San Francisco: The big banks and Silicon Valley are waging an escalating battle over your personal financial data, including the amount you spent on dinner last week and how much you are paying for your mortgage.
Technology startups like Mint and Betterment have been building services that pull together your bank account and credit card records – after you supply the passwords.
But now big banks are making a concerted push to set new restrictions on how technology companies can get access to this personal financial data, in some cases refusing to pass along information like the fees and interest rates they charge.
Banks like JPMorgan Chase and Wells Fargo say they want to give consumers access to their data, but are seeking new rules in response to a lack of standards for how technology companies handle personal financial data.
"When you think about millions of customers handing over their bank account credentials to third parties, who currently have no real oversight or examination of their security controls, you start to understand why our members get pretty nervous," said Jason Kratovil, vice president for government affairs for payments at the Financial Services Roundtable, which represents the largest banks.
The tech companies, in turn, complain that the steps being taken by banks will not lead to better security and are motivated, instead, by a fear that the data will allow the financial upstarts to offer better deals on loans and checking accounts.
William Harris, founder of Personal Capital, a San Francisco-based start-up, said the problems with getting access to data from banks had grown worse over the last year.

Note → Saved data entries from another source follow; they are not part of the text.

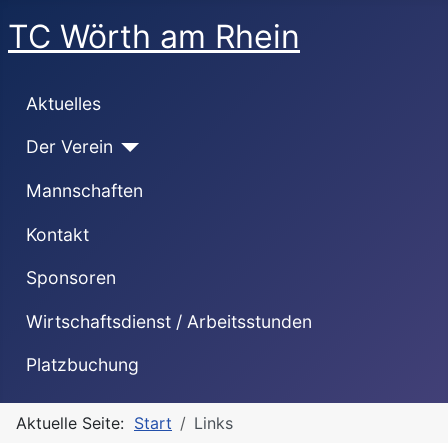
TC Wörth am Rhein
Aktuelles
Der Verein
Mannschaften
Kontakt
Sponsoren
Wirtschaftsdienst / Arbeitsstunden
Platzbuchung
Aktuelle Seite:
Start
Links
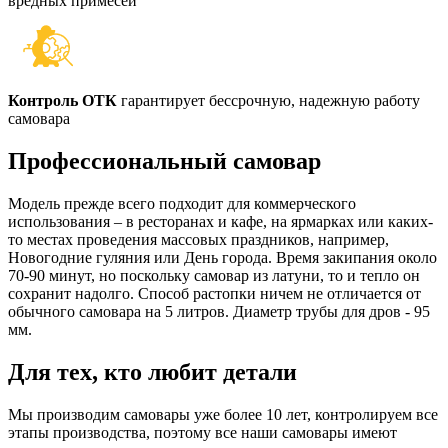
вредных примесей
Контроль ОТК
гарантирует бессрочную, надежную работу
самовара
Профессиональный самовар
Модель прежде всего подходит для коммерческого
использования – в ресторанах и кафе, на ярмарках или каких-
то местах проведения массовых праздников, например,
Новогодние гуляния или День города. Время закипания около
70-90 минут, но поскольку самовар из латуни, то и тепло он
сохранит надолго. Способ растопки ничем не отличается от
обычного самовара на 5 литров. Диаметр трубы для дров - 95
мм.
Для тех, кто любит детали
Мы производим самовары уже более 10 лет, контролируем все
этапы производства, поэтому все наши самовары имеют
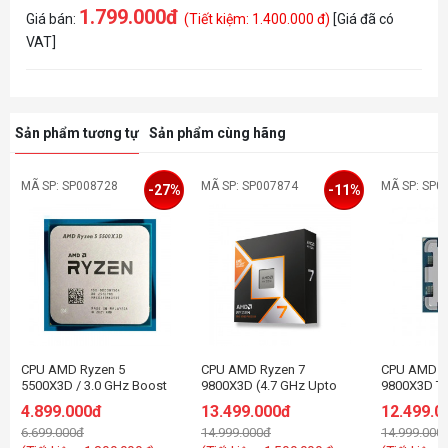
1.799.000đ
Giá bán:
(Tiết kiệm: 1.400.000 đ)
[Giá đã có
VAT]
Sản phẩm tương tự
Sản phẩm cùng hãng
MÃ SP: SP008728
MÃ SP: SP007874
MÃ SP: SP0
-27%
-11%
CPU AMD Ryzen 5
CPU AMD Ryzen 7
CPU AMD R
5500X3D / 3.0 GHz Boost
9800X3D (4.7 GHz Upto
9800X3D TR
4.0GHz / 6 nhân 12 luồng /
5.2GHz / 104MB / 8 Cores,
Upto 5.2GH
4.899.000đ
13.499.000đ
12.499.0
96MB / AM4
16 Threads / 105W /
Cores, 16 T
6.699.000đ
14.999.000đ
14.999.000
Socket AM5)
Socket AM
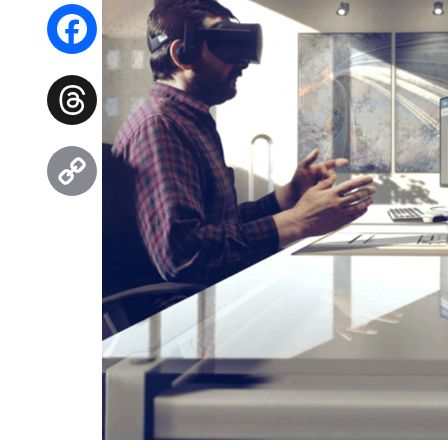
WhatsApp
Facebook
Threads
Copy
Link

To him, it was a sign that the banks viewed open access to data as a threat to their business, given that it would allow customers to see how much they pay for financial products.
"It's pretty clear the real intent of the banks is to limit this data because it puts their business model at risk," he said.
The clash over personal financial data points to a broader recognition that personal digital records are among the most valuable currencies in the increasingly digital economy.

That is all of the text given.